Por Leroy Garret.
La Oficina de Control de Activos Extranjeros (OFAC) del Departamento del Tesoro de EE. UU. dejó claro, con la emisión de la Licencia General 5V el pasado 19 de marzo de 2026, que la venta de Citgo a Amber Energy es inevitable. El documento oficial, firmado por el director Bradley T. Smith, no deja espacio para interpretaciones: la operación de USD$ 5.900 millones avanza protegida y blindada.
Alcance preciso de la Licencia General 5V
La GL 5V es estrecha, temporal y quirúrgica. Según su texto literal:
• A partir del 5 de mayo de 2026 autoriza “todas las transacciones relacionadas, la provisión de financiamiento y otras operaciones” con el Bono PDVSA 2020 al 8,5 % (el garantizado precisamente con las acciones de Citgo).
• Hasta esa fecha, queda prohibida cualquier ejecución de gravámenes, embargos o toma de garantía sobre las acciones de Citgo por parte de los tenedores del bono.
• No desbloquea bienes de manera general, no permite nueva deuda y mantiene vigentes todas las demás sanciones.
En lenguaje claro: la licencia anula temporalmente la capacidad de los bonistas de utilizar el bono como colateral para embargar Citgo. Es un “paralizador” que impide cualquier intento de ejecución mientras la Corte Federal de Delaware (caso 1:17-mc-00151) y Amber Energy cierran la transacción con título limpio.
La estrategia transaccional de la administración Trump
Esta medida refleja el enfoque pragmático y comercial del presidente Donald Trump: estabilizar el activo más valioso de Venezuela en territorio estadounidense, garantizar el flujo de petróleo y mantener los ingresos bajo control de cuentas del Tesoro (GL 52). La venta se completa primero; luego los bonistas podrán negociar libremente su papel. El resultado es una operación limpia que evita el caos que algunos actores buscaban generar.
El bloqueo definitivo a la privatización no declarada
Aquí radica el golpe más duro para la oposición colaboracionista y sus aliados del régimen. Su principal estrategia en los litigios de la venta de Citgo era precisamente utilizar el embargo del Bono 2020 como palanca para forzar una privatización disfrazada. El plan era claro: permitir que los tenedores del bono (en los que se sospecha una peligrosa mezcla de intereses del chavismo y de sectores de la oposición) ejecutaran su garantía y se quedaran, de facto, con Citgo. Una transferencia de propiedad no declarada que habría beneficiado a la boli-burguesía —esa élite transnacional que opera a ambos lados del espectro político— y que habría significado la pérdida definitiva del activo para la nación venezolana y para sus 23.000 trabajadores purgados.

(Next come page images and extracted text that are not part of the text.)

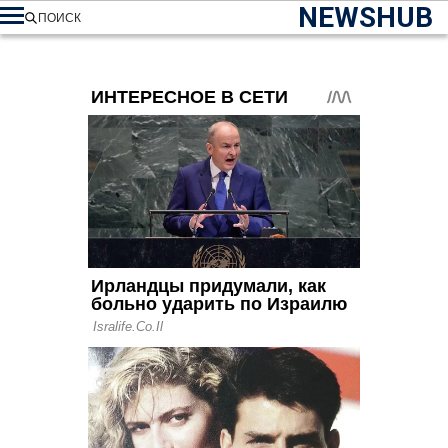
NEWSHUB
ПОИСК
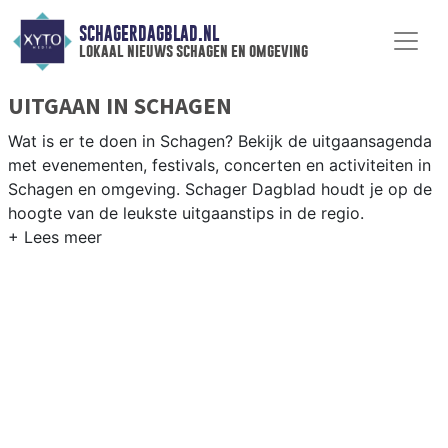
SCHAGERDAGBLAD.NL
lokaal nieuws schagen en omgeving
UITGAAN IN SCHAGEN
Wat is er te doen in Schagen? Bekijk de uitgaansagenda
met evenementen, festivals, concerten en activiteiten in
Schagen en omgeving. Schager Dagblad houdt je op de
hoogte van de leukste uitgaanstips in de regio.
EVENEMENTEN SCHAGEN
Van markten en culturele evenementen tot
muziekfestivals en culinaire events - ontdek het
complete uitgaansaanbod op schagerdagblad.nl.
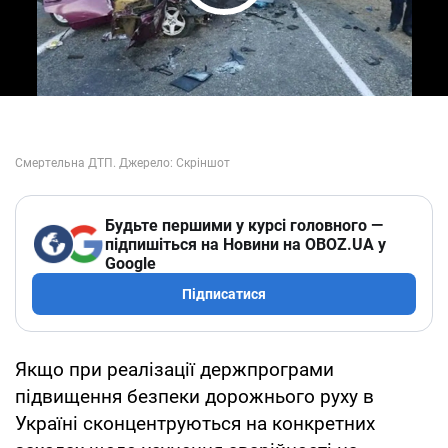
Play Video
Будьте першими у курсі головного —
підпишіться на Новини на OBOZ.UA у
Google
Підписатися
Якщо при реалізації держпрограми
підвищення безпеки дорожнього руху в
Україні сконцентруються на конкретних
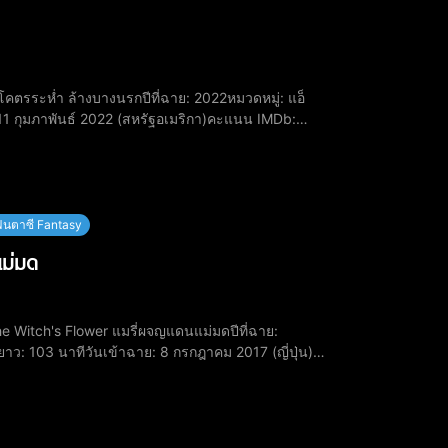
ย: 11 กุมภาพันธ์ 2022 (สหรัฐอเมริกา)​คะแนน IMDb:
็น มิรา โจนส์​เทย์เลอร์ จอห์น สมิธ รับบทเ
นตาซี Fantasy
แม่มด
าว: 103 นาทีวันเข้าฉาย: 8 กรกฎาคม 2017 (ญี่ปุ่น)​
 คามิกิ ให้เสียงพากย์เป็น ปีเตอร์​ยูคิ อามามิ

La GL 5V desmonta esa estrategia por completo. Al bloquear la ejecución del colateral durante la fase crítica de la venta, OFAC elimina la herramienta que los colaboracionistas y sus socios necesitaban para consumar el despojo encubierto. La venta se hará a Amber Energy bajo las reglas del tribunal estadounidense, no bajo los términos opacos que pretendían imponer.

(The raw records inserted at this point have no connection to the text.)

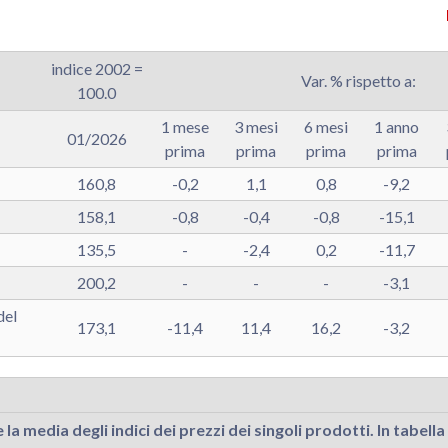
indice 2002 =
Var. % rispetto a:
100.0
1 mese
3 mesi
6 mesi
1 anno
01/2026
prima
prima
prima
prima
160,8
-0,2
1,1
0,8
-9,2
158,1
-0,8
-0,4
-0,8
-15,1
135,5
-
-2,4
0,2
-11,7
200,2
-
-
-
-3,1
del
173,1
-11,4
11,4
16,2
-3,2
la media degli indici dei prezzi dei singoli prodotti. In tabella 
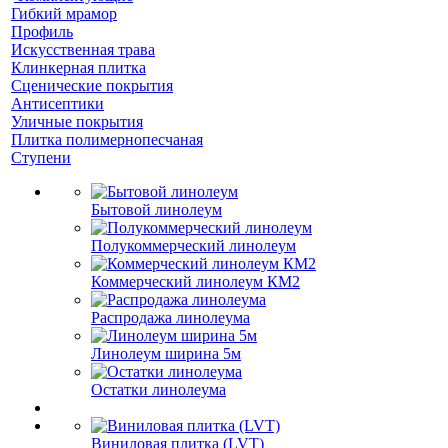
Гибкий мрамор
Профиль
Искусственная трава
Клинкерная плитка
Сценические покрытия
Антисептики
Уличные покрытия
Плитка полимернопесчаная
Ступени
Бытовой линолеум
Полукоммерческий линолеум
Коммерческий линолеум КМ2
Распродажа линолеума
Линолеум ширина 5м
Остатки линолеума
Виниловая плитка (LVT)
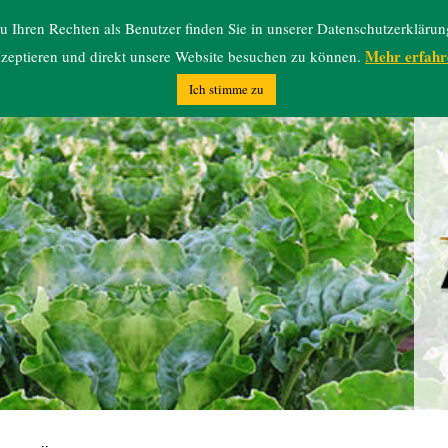
 Ihren Rechten als Benutzer finden Sie in unserer Datenschutzerklärun
Mehr erfahr
zeptieren und direkt unsere Website besuchen zu können.
Ich stimme zu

La ventana histórica para el QSF y las reparaciones reales
Pero la licencia no solo frustra una maniobra oscura: abre una oportunidad concreta para la justicia. Al eliminar el riesgo inmediato de embargo, crea el espacio necesario para que, antes de cualquier distribución final, se reserve un porcentaje justo (5 % o más) de los fondos de la operación o de las cuentas GL 52 en un Fondo Fiduciario de Liquidación Calificado (Qualified Settlement Fund – QSF).
Ese QSF es el mecanismo que permitirá entregar indemnizaciones directas, pensiones dignas y asistencia real a los 23.000 supervivientes del Holocausto Petrolero. Después de 23 años de exclusión, esta es la reparación tangible y prioritaria que corresponde a las verdaderas víctimas de la purga petrolera.
Es momento de actuar
Citgo: la venta es inevitable.
La privatización no declarada en favor de la boli-burguesía ha sido bloqueada.

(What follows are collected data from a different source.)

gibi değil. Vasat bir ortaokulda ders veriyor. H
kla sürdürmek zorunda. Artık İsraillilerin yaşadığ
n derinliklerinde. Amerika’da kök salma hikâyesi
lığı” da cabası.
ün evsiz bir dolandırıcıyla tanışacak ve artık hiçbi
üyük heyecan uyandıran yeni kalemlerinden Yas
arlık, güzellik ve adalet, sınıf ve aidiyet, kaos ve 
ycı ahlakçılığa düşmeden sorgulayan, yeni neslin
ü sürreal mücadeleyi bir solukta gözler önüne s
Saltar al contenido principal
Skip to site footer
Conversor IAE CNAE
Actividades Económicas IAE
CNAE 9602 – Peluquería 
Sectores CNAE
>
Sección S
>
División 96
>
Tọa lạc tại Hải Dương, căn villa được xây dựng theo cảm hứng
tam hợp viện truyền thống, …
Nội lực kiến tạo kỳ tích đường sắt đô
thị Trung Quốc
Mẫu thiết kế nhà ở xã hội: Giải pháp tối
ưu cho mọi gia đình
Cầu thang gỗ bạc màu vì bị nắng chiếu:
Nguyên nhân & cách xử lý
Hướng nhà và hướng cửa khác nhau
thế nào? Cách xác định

Ahora corresponde a las autoridades de transición, al Departamento del Tesoro y a la Corte de Delaware asegurar que los recursos generados por esta operación sirvan, primero, para reparar a quienes realmente perdieron todo.
Los 23.000 trabajadores purgados no pueden seguir siendo los eternos excluidos. El Fondo QSF es la vía. El momento es ahora.